Friday, June 13, 2003

Manufacturing Dissent
Noam Chomsky and the Dialectics of Treason

“Woe to them that call evil good and good evil, that put darkness for light and light for darkness, that put bitter for sweet and sweet for bitter…Woe to them that are wise in their own eyes and prudent in their own sight…”
Isaiah 5:20-21

Trying to sort out the tangled web of organizations and ideologies that make up the current Left is daunting by any stretch of the imagination. Adding in the tendency of these groups to misrepresent themselves before the public, and their talent for vicious infighting, the task can seem downright pointless and impossible. How does one understand the forces that can bring Muslim Fundamentalists, ultra-feminist groups, and anti-globalization anarchist cells into the streets simultaneously. That can find atheistic communists chanting “God is great” in Arabic while holding signs comparing George Bush to Hitler and attacking him for being religious. What unites these people, and who incites their passions enough to bring them all into the solidarity of direct action?

Of course, all of these people espouse something like an ideology, one which is almost identical to that of the various anti-American intellectuals and intellectual movements whose manipulations of their students and takeover of academic institutions provides the political base for the extreme Left in America. Where they all came from and how they managed to get together is a tangled web of ideological histories hardly worth going into here, but at the end of it, one often finds a total and unqualified admiration for a single intellectual – or perhaps intellectual is a misnomer – a single figure: a semi-obscure professor of linguistics at MIT named Noam Chomsky. Almost the entire American Left, the entire alphabet soup of organizations and ideologies breaking windows and clogging streets, almost the entire gaggle of campus organizations and their faculty enablers are, to a man, Chomskyians.

In Noam Chomsky we have a strange life story. The author of an endless stream of insomnia-inducing tomes and high school level political pamphlets and a regular speaker on radical campuses and Mainline Protestant churches who ought to know better, Chomsky has no background in the subjects about which he normally writes – politics and foreign policy. His professional background lies entirely in the realm of linguistics, an esoteric and entirely theoretical field especially prone to demagoguery and academic charlatanism. Chomsky came to prominence as the formulator of a theory known as Universal Grammar which claimed language was inborn and biologically determined, hardwired into the human species from birth. An unscrupulous academic infighter, Chomsky established his theory in the 1950s through violent defamation of his opponents, a pattern he has continued into his second career. Chomsky seems to have a pathological, almost childlike need to vilify his opponents in vicious and often outright offensive terms, indicating a basic personality flaw that is likely psychological in origin.
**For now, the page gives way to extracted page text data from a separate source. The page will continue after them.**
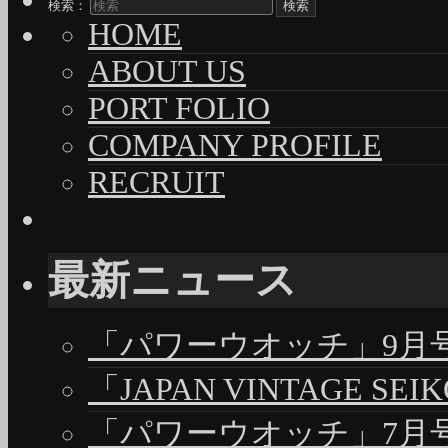
検索：
HOME
ABOUT US
PORT FOLIO
COMPANY PROFILE
RECRUIT
最新ニュース
「パワーウオッチ」9月号（
「JAPAN VINTAGE S
「パワーウオッチ」7月号（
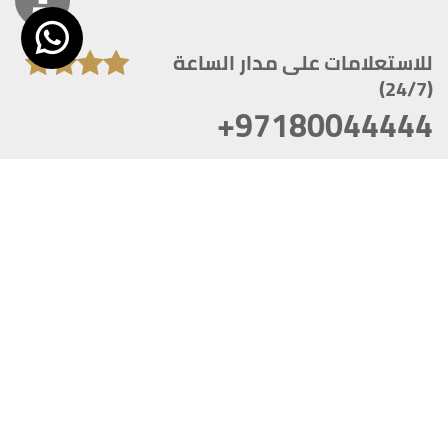
للاستعلامات على مدار الساعة
(24/7)
+97180044444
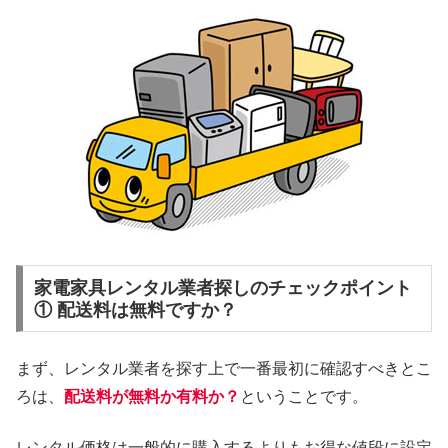
家電家具レンタル業者探しのチェックポイント
① 配送料は無料ですか？
まず、レンタル業者を探す上で一番最初に確認すべきとこ
ろは、
配送料が無料か有料か？
ということです。
レンタル価格は一般的に購入するよりもお得な値段に設定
Although entirely discredited now – it is seen as overly simplistic and Eurocentric in nature, Universal Grammar bearing a suspicious resemblance to English – Chomsky’s influence in the ‘50s was immense, and he began to be spoken of in hushed tones by both his colleagues – who may or may not have understood his theories – and laymen admirers – who most certainly didn’t – by the early ‘60s he was known as one of MIT’s resident geniuses.
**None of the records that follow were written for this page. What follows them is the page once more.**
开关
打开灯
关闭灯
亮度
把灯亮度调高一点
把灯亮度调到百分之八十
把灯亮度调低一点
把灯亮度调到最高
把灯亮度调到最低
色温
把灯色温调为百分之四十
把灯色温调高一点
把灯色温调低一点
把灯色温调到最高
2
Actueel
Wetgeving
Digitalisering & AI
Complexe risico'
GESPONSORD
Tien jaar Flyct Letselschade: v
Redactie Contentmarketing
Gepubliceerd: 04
It was the Vietnam War that would propel Chomsky into the world of radical politics, although, like most high profile scientists, he had been attracted to the extreme Left at an early age. Beginning with his pro-North Vietnam tract American Power and the New Mandarins, Chomsky would become the darling of the academic Left wing establishment which was expending enormous amounts of money and power to engineer an American defeat and a Communist victory in the Vietnam War. Norman Mailer’s seminal Pulitzer Prize winner Armies of the Night provides a fascinating picture of Chomsky as a semi-schizophrenic nerd who can effortlessly flit from a thousand-strong march on the Pentagon to a radical chic cocktail party in the wealthy Massachusetts resort town of Wellfleet. Chomsky has never ceased this artfully dualistic existence, assaulting the American elite for all manner of crimes while gliding effortlessly through the rarified circles of established wealth and academic power.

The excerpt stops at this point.